Three new bodies of work comprising Brazilian artist Iran do Espírito Santo’s Switch on view now at Sean Kelly Gallery continue the artist’s investigation into connections between light, form, and space. Espírito Santo has expressed his interest in exploring “the duality we live in; between the concrete world and that of ideas. It’s an existential human condition; the artworks are a way of negotiating this, a need to deal with immateriality.” Gallery goers may witness three very different series, each exploring light’s interaction with the perception of space.
Iran do Espírito Santo, Switch (2012)
Espírito Santo’s professional interest in visual perception began with a job at a photography laboratory. There he became captivated by the impact of light on photosensitive paper while creating white-to-black test strips. This experience of witnessing the assembly and deconstruction of light developed his enthusiasm for the transformative properties of light as registered on a gray scale.
Espírito Santo’s persistent gray scale appears early on in Sean Kelly’s exhibition in the form of a site-specific wall installation, titled Switch (2012). Seen here for the first time in New York, the work is restricted to the artist’s palette of black, white, and gray, and is part of a larger series that debuted at Brazil’s Mercosul Biennial in 2009. Through a series of finely rendered, hand painted tonal gradations on adjoining gray walls, Espírito Santo constructed two “windows”—one black, the other white. These “windows” generate a dynamic surface and a sense of depth in only two dimensions. With his investigation into the nature of representation, Espírito Santo induces the viewer to consider the ways light and dark manipulate the perception of space.
The exhibition continues with an installation of Espírito Santo’s Globe series. The series originated in the designs of vintage and contemporary light coverings collected from around the world by the artist over the past few years. The artist here recreates the shapes of 14 of these glass light coverings in solid white marble. In the spirit of Duchamp, Espírito Santo strips the industrial found object of function, transforming it into a pure, aesthetically minimalist form.
The main gallery presents a series of three reflective “folded” glass sculptures. With clean, straight lines, the sculptures rest in uneasy geometric shapes around the room. Bent in half between the wall and the floor, these “folded mirrors,” fabricated from architectural glass manufactured in Brazil, invite a zen-like meditation—even encouraging some visitors to plant themselves on the ground before them.
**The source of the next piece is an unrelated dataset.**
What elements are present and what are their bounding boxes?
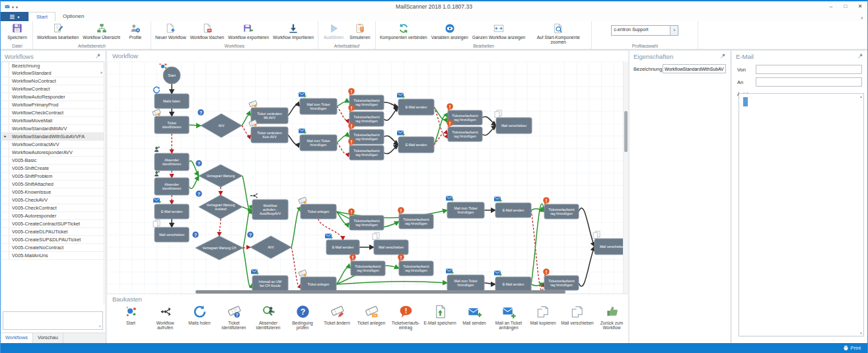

While incorporating aspects of industrial design into his practice, Espírito Santo subverts the original intention of the mass-produced in order to create unique objets d’art.
His “mirrors” comprise a layer of reflective coating between two layers of clear glass, creating a surface that is simultaneously transparent and reflective. The artist has constructed a fragmented response to the gallery’s architecture, allowing visitors to both peer through the glass to the wall or floor while also viewing a reflection of the ceiling. Yet, the mirrors’ reflections of the space are never complete. Instead, Espírito Santo manipulates the viewer’s perception of the gallery by transforming the space into an unfamiliar world, offering visitors the opportunity to go “through the looking glass.”